Sadly, if this dream of going off the grid is about reclaiming your lost privacy, that might not actually be possible, according to new research.
A new study by researchers at the University of Vermont shows that social media posts by people you're connected with can actually be used to predict your own future posts – and even more accurately than if your own previous posts were being mined for insights.
"As few as 8-9 of an individual's contacts are sufficient to obtain predictability compared with that of the individual alone," the authors write in their paper.
"Our results have distinct privacy implications: information is so strongly embedded in a social network that, in principle, one can profile an individual from their available social ties even when the individual forgoes the platform completely."
To analyse the hypothetical predictability of the social echo chamber, the team culled over 30 million public tweets from 13,905 Twitter users.
This massive dataset was fed through computer systems called information-theoretic estimators – a form of machine learning that sifted through language data in the posts while accounting for the temporal order of user activities.

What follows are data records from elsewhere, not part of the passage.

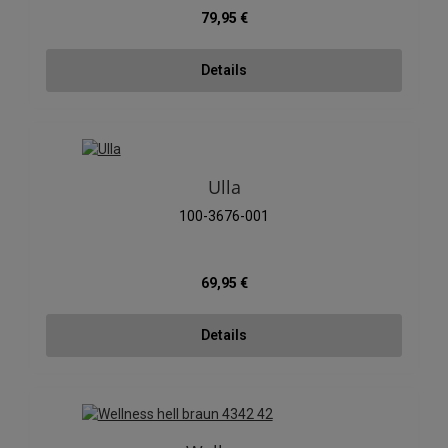
Regulärer Preis:
79,95 €
Details
Ulla
100-3676-001
Regulärer Preis:
69,95 €
Details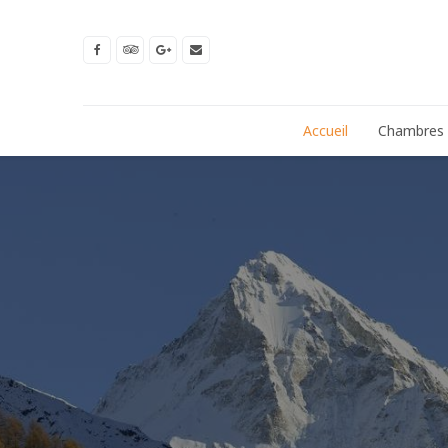
Accueil
Chambres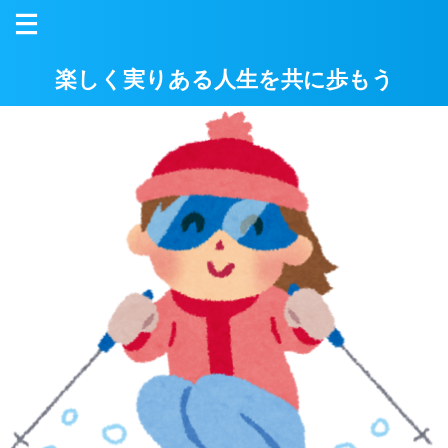
楽しく実りある人生を共に歩もう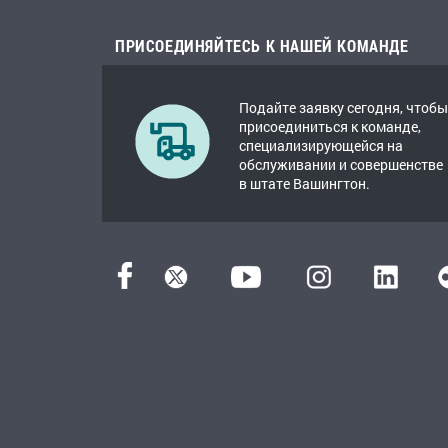
ПРИСОЕДИНЯЙТЕСЬ К НАШЕЙ КОМАНДЕ
Подайте заявку сегодня, чтобы
присоединиться к команде,
специализирующейся на
обслуживании и совершенстве
в штате Вашингтон.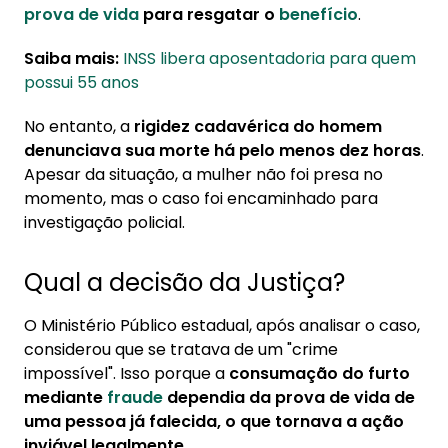
prova de vida
para resgatar o
benefício
.
Saiba mais:
INSS libera aposentadoria para quem
possui 55 anos
No entanto, a
rigidez cadavérica do homem
denunciava sua morte há pelo menos dez horas
.
Apesar da situação, a mulher não foi presa no
momento, mas o caso foi encaminhado para
investigação policial.
Qual a decisão da Justiça?
O Ministério Público estadual, após analisar o caso,
considerou que se tratava de um "crime
impossível". Isso porque a
consumação do furto
mediante
fraude
dependia da prova de vida de
uma pessoa já falecida, o que tornava a ação
inviável legalmente.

Using the data, the researchers identified 927 'ego networks', each representing one user (the ego) and their 15 most frequently mentioned Twitter contacts (the alters).

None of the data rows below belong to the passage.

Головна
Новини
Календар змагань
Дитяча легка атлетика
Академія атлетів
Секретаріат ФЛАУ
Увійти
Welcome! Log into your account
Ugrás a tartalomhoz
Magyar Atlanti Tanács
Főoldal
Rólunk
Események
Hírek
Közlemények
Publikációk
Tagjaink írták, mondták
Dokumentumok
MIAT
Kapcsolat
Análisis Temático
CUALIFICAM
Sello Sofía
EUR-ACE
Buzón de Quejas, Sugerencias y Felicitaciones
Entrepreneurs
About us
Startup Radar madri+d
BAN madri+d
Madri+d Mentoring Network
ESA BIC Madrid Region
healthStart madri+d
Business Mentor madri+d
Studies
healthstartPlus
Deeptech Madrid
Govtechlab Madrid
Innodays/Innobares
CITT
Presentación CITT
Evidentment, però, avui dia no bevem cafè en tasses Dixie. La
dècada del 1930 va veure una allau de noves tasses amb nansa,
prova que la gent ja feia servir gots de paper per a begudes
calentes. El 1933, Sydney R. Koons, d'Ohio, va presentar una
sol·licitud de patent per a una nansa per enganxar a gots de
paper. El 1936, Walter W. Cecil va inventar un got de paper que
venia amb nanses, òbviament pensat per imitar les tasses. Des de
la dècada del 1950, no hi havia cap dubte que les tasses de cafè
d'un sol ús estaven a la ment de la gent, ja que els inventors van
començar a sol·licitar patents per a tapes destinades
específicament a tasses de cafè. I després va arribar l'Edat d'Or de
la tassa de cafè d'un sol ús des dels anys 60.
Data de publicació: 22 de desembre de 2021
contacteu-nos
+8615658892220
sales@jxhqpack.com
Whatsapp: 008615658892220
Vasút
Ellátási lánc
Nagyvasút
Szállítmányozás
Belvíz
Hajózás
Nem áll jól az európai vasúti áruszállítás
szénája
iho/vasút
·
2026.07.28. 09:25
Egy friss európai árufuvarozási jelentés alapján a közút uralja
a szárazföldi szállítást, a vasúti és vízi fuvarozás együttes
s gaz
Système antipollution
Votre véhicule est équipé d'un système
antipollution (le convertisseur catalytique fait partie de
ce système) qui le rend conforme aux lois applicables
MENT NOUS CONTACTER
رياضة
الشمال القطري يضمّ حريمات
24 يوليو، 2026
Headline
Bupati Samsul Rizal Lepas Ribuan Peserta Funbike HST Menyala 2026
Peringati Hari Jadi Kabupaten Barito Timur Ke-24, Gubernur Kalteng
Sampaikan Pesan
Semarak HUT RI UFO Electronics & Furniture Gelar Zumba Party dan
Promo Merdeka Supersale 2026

Within these ego networks, the estimators – once trained up on all the public tweets previously posted by the ego and the alters – were able to predict what the ego would write next about 60 percent of the time.

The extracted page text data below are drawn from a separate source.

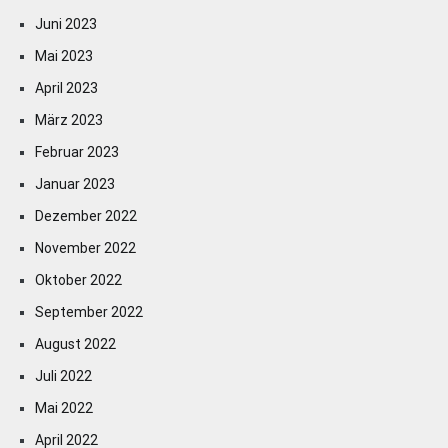
Juni 2023
Mai 2023
April 2023
März 2023
Februar 2023
Januar 2023
Dezember 2022
November 2022
Oktober 2022
September 2022
August 2022
Juli 2022
Mai 2022
April 2022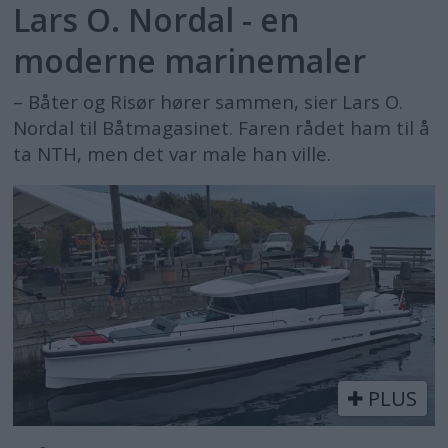
Lars O. Nordal - en
moderne marinemaler
– Båter og Risør hører sammen, sier Lars O.
Nordal til Båtmagasinet. Faren rådet ham til å
ta NTH, men det var male han ville.
PLUS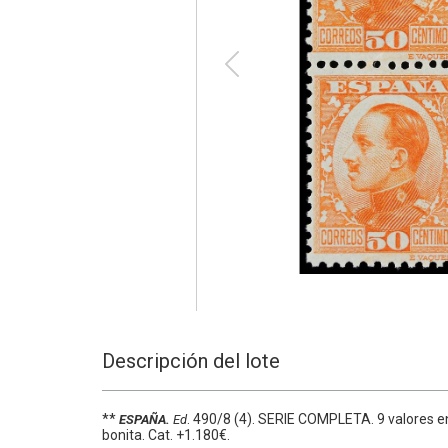
Descripción del lote
**
.
490/8 (4).
SERIE COMPLETA. 9 valores en b
ESPAÑA.
Ed
bonita.
Cat. +1.180€.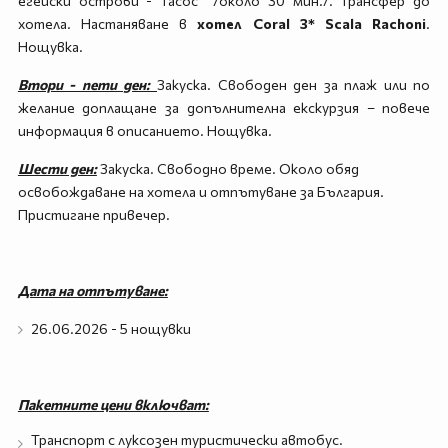
егейски острови - Тасос /около 30 мин./. Трансфер до
хотела. Настаняване в
хотел Coral 3* Scala Rachoni
.
Нощувка.
Втори - пети ден:
Закуска. Свободен ден за плаж или по
желание доплащане за допълнителна екскурзия – повече
информация в описанието. Нощувка.
Шести ден:
Закуска. Свободно време. Около обяд
освобождаване на хотела и отпътуване за България.
Пристигане привечер.
Дата на отпътуване:
26.06.2026 - 5 нощувки
Пакетните цени включват:
Транспорт с луксозен туристически автобус.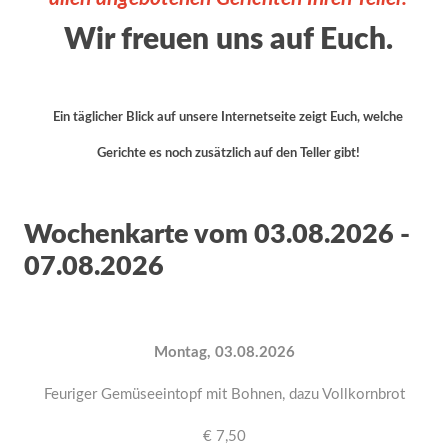
Wir freuen uns auf Euch.
Ein täglicher Blick auf unsere Internetseite zeigt Euch, welche
Gerichte es noch zusätzlich auf den Teller gibt!
Wochenkarte vom 03.08.2026 -
07.08.2026
Montag, 03.08.2026
Feuriger Gemüseeintopf mit Bohnen, dazu Vollkornbrot
€ 7,50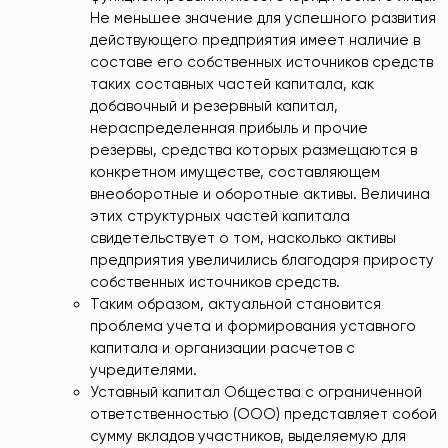
Не меньшее значение для успешного развития
действующего предприятия имеет наличие в
составе его собственных источников средств
таких составных частей капитала, как
добавочный и резервный капитал,
нераспределенная прибыль и прочие
резервы, средства которых размещаются в
конкретном имуществе, составляющем
внеоборотные и оборотные активы. Величина
этих структурных частей капитала
свидетельствует о том, насколько активы
предприятия увеличились благодаря приросту
собственных источников средств.
Таким образом, актуальной становится
проблема учета и формирования уставного
капитала и организации расчетов с
учредителями.
Уставный капитал Общества с ограниченной
ответственностью (ООО) представляет собой
сумму вкладов участников, выделяемую для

That figure might not sound too scary, but it's obviously significantly better than chance, reflecting the huge amount of personal information people unintentionally reveal on social networks.
Right now, the team says that 60 percent predictability is the current prediction limit in their method, but amazingly, once you take the ego's previous tweets out of the dataset – and only look at what the alters are saying – the predictability only drops to around 57 percent.
In other words, even if you're not on a particular social media platform at all, your so-called 'shadow profile', fuelled by the chatter and buzz of your nearest and dearest, can be predicted by machines.
According to computer scientist David Garcia from the Medical University of Vienna (who studies these kinds of things himself but was not involved in this particular study), these awe-inducing predictive abilities change the game entirely when it comes to protecting privacy.
"While we know that the information of an individual can be used to predict personal attributes and can be at odds with privacy regulations, the possibility of shadow profiles and social inference at scale points to a much larger problem," Garcia writes in a commentary on the new study.
"We need to stop thinking about individual privacy control and switch to a paradigm of networked privacy that takes into account that the decision to keep information private is affected by the decisions of others."
The findings are reported in Nature Human Behaviour.